Monday, 29 December 2014


Let's take a step back from glazes. I need to create several indoor size sculptures and I'm thinking of geodesic dome as a starting point. First I thought of using a wooden mould,and I have to admit that I had lots of fun making it.

 But once made, I was not quite happy with it. I think that the triangles are too small.
So, back to the drawing board and change from 3v dome to 2v dome - it means less triangles for the same circumference.
Also, I have decided to make plaster mould rather than wooden one as it is more rigid.
With this size and shape mould, I will use paper plaster. It has many benefits - I don't need to use cottles, it uses significantly less plaster, which makes it lighter and it is very strong.

Here we go:
left: cardboard model, protected with sticky back plastic
middle & right: applying the "milk coat". Sometimes I make slipcasting moulds the same way so I am in the habit of applying thick "milk coat"

left: smoothing first layer of plaster
middle: finished first layer ("milk coat")
right: mixing second batch of plaster and adding paper pulp ( as soon as plaster has absorbed water)

left: paper plaster can be applied immediately - addition of  
paper makes it stiffer sooner so it holds it's shape
middle: checking that the bottom of the mould is level
right:bottom half of the mould is finished

left: top half is made the same way, except for the opening on the top
right: finished mould and model

Tuesday, 23 December 2014

Test, test and test again                                                                                                             
Sometimes I think painters have it easy.
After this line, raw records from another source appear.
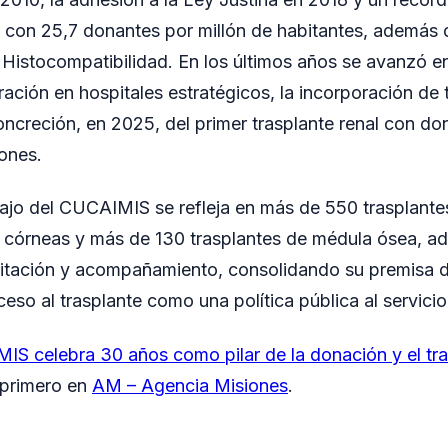
con 25,7 donantes por millón de habitantes, además de
 Histocompatibilidad. En los últimos años se avanzó en
ación en hospitales estratégicos, la incorporación de 
oncreción, en 2025, del primer trasplante renal con don
ones.
bajo del CUCAIMIS se refleja en más de 550 trasplante
e córneas y más de 130 trasplantes de médula ósea, a
itación y acompañamiento, consolidando su premisa 
ceso al trasplante como una política pública al servici
S celebra 30 años como pilar de la donación y el tras
 primero en
AM – Agencia Misiones
.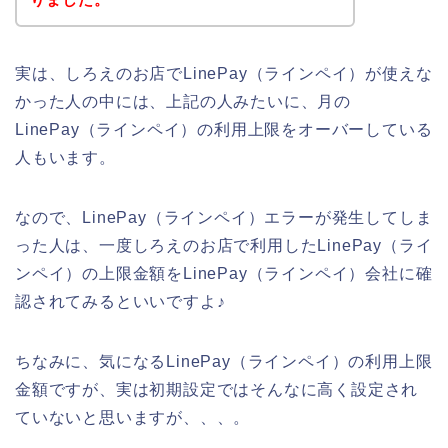
実は、しろえのお店でLinePay（ラインペイ）が使えな
かった人の中には、上記の人みたいに、月の
LinePay（ラインペイ）の利用上限をオーバーしている
人もいます。
なので、LinePay（ラインペイ）エラーが発生してしま
った人は、一度しろえのお店で利用したLinePay（ライ
ンペイ）の上限金額をLinePay（ラインペイ）会社に確
認されてみるといいですよ♪
ちなみに、気になるLinePay（ラインペイ）の利用上限
金額ですが、実は初期設定ではそんなに高く設定され
ていないと思いますが、、、。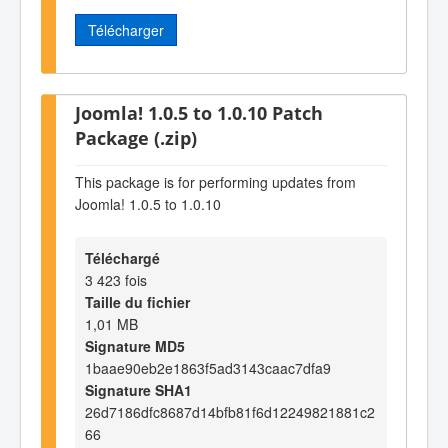
Télécharger
Joomla! 1.0.5 to 1.0.10 Patch
Package (.zip)
This package is for performing updates from
Joomla! 1.0.5 to 1.0.10
Téléchargé
3 423 fois
Taille du fichier
1,01 MB
Signature MD5
1baae90eb2e1863f5ad3143caac7dfa9
Signature SHA1
26d7186dfc8687d14bfb81f6d12249821881c2
66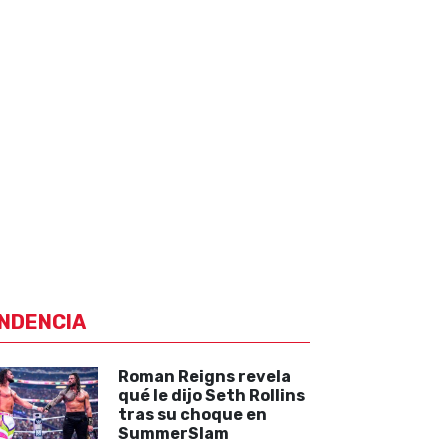
NDENCIA
Roman Reigns revela
qué le dijo Seth Rollins
tras su choque en
SummerSlam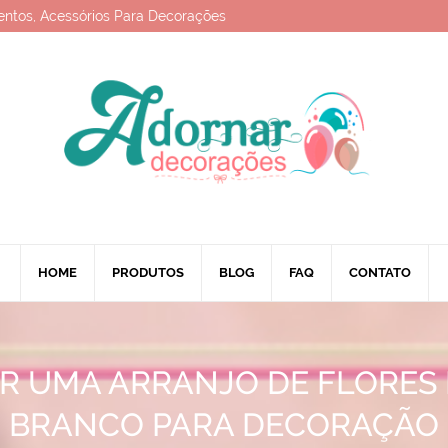
entos, Acessórios Para Decorações
HOME
PRODUTOS
BLOG
FAQ
CONTATO
R UMA ARRANJO DE FLORES L
BRANCO PARA DECORAÇÃO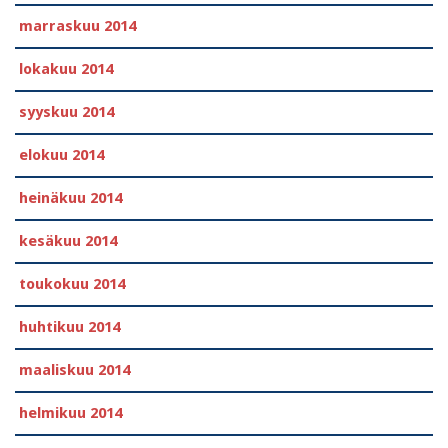
marraskuu 2014
lokakuu 2014
syyskuu 2014
elokuu 2014
heinäkuu 2014
kesäkuu 2014
toukokuu 2014
huhtikuu 2014
maaliskuu 2014
helmikuu 2014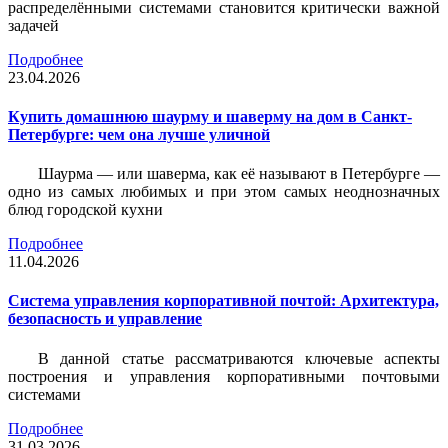
распределёнными системами становится критически важной
задачей
Подробнее
23.04.2026
Купить домашнюю шаурму и шаверму на дом в Санкт-
Петербурге: чем она лучше уличной
Шаурма — или шаверма, как её называют в Петербурге —
одно из самых любимых и при этом самых неоднозначных
блюд городской кухни
Подробнее
11.04.2026
Система управления корпоративной почтой: Архитектура,
безопасность и управление
В данной статье рассматриваются ключевые аспекты
построения и управления корпоративными почтовыми
системами
Подробнее
31.03.2026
They can mix the colours on a palette, test them on the edge of the paper and immediately know what they look like. I know, I'm (slightly) oversimplifying. For us, testing means starting from the raw ingredients, recipes and good set of scales, sieve and a dust mask. First set of tests are done on small tiles or bits of broken bisque fired shards and selected glazes are then tested on larger surfaces.
This is kind of tertiary testing.... I have sprayed Dry Plum glaze and Copper slip on some triangles and brushed or dipped the Crawl glaze on top. 



Diluted with more water and dipped:

I didn't like the combination of green and dirty pink, so decided to go with pink only. Another test firing.... We are getting closer now.... This one has got only a hint of pink on the ridge ( I have sprayed the Dry Plum glaze, and dipped Crawl):

Here I have brushed the Dry Plum glaze, and dipped Crawl:

And we have a winner.....
Just as well I like it, as I have glazed the full kiln load with the assumption that I would.

On the down side, about half of the bigger triangles in the kiln have cracked in the glaze firing. No idea why...

Tuesday, 16 December 2014

More about glazes                                                                                                             

  I find that clay people are quite polarized on the subject of glazes. Some love the chemistry, science and experimentation of glaze making, and others stay away from it as far as possible. Me, being the curious one, can happily spend weeks mixing and testing glazes just to see what happens,and documented tests are running into several thousands by now.
In my students days I got interested in superimposing glazes ( applying one on top of another). Most literature at the time ( and I'm not sure if that has changed) implied that if you understand the chemical composition of the glaze you can predict the way it looks. Well, that is an extent. There are many more variables, which make it interesting, and ( just the touch) unpredictable... If the chemical composition of the materials was the only relevant data, you would expect that a piece with glaze "A" on top of glaze "B" looks the same as glaze "B" on top of glaze "A". After all, it all melts together. I was quite thrilled to discover that they can look quite distinctly different and thus the testing monster was created.

Couple of years ago I used a bubbly glaze on the "Gateway 21". The effect was created by applying a Crawl glaze on top of the Crater ( or Lava) glaze that I tested years ago:                                                                                                                                                   

I tried to recreate it last year for the "Shape of Thought", but something has changed and the result was quite different. Is the change in supplier of one of the ingredients the culprit? (That is why some of the glaze recipes don't travel well between the continents).
I thought that I should give it another go, with the same disappointing results.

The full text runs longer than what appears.